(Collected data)
• • • •

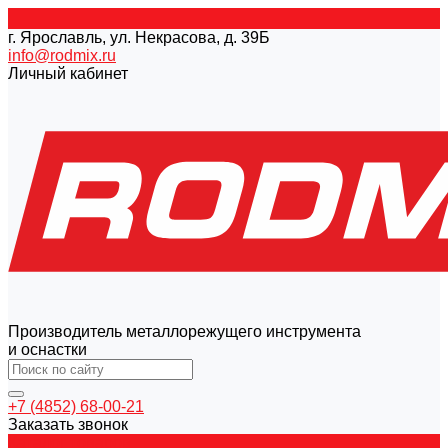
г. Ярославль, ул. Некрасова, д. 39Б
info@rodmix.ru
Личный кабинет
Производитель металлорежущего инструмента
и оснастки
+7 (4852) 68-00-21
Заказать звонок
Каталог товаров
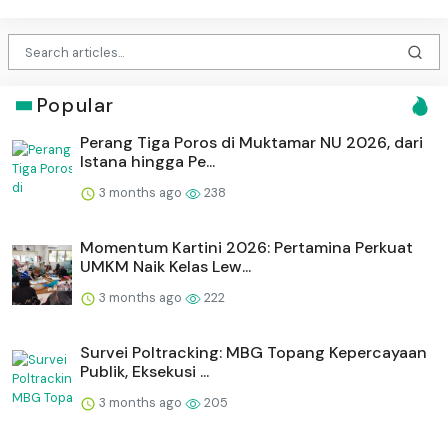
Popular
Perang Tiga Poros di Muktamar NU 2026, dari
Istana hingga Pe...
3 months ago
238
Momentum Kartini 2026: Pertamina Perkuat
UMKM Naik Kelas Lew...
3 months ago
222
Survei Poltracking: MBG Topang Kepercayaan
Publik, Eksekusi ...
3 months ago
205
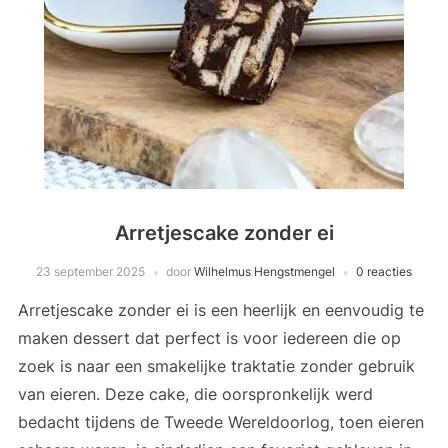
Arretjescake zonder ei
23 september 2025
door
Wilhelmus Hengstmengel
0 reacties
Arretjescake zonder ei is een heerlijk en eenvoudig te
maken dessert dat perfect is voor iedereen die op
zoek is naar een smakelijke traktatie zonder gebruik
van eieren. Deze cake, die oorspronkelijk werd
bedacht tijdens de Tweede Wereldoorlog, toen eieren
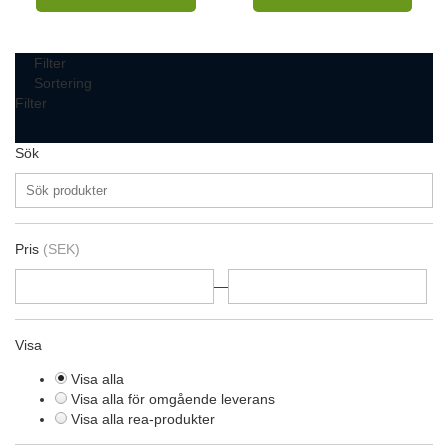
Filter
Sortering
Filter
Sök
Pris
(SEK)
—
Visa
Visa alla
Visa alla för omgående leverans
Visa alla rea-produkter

• • • •

__WHAT IS BEING ASKED__:
Copy every record exactly, without the pictures.

__OUTPUT__:
г. Ярославль, ул. Некрасова, д. 39Б
info@rodmix.ru
Личный кабинет
Производитель металлорежущего инструмента
и оснастки
+7 (4852) 68-00-21
Заказать звонок
Каталог товаров
Popular
Perang Tiga Poros di Muktamar NU 2026, dari
Istana hingga Pe...
3 months ago
238
Momentum Kartini 2026: Pertamina Perkuat
UMKM Naik Kelas Lew...
3 months ago
222
Survei Poltracking: MBG Topang Kepercayaan
Publik, Eksekusi ...
3 months ago
205
Arretjescake zonder ei
23 september 2025
door
Wilhelmus Hengstmengel
0 reacties
Arretjescake zonder ei is een heerlijk en eenvoudig te
maken dessert dat perfect is voor iedereen die op
zoek is naar een smakelijke traktatie zonder gebruik
van eieren. Deze cake, die oorspronkelijk werd
bedacht tijdens de Tweede Wereldoorlog, toen eieren
Filter
Sortering
Filter
Sök
Pris
(SEK)
—
Visa
Visa alla
Visa alla för omgående leverans
Visa alla rea-produkter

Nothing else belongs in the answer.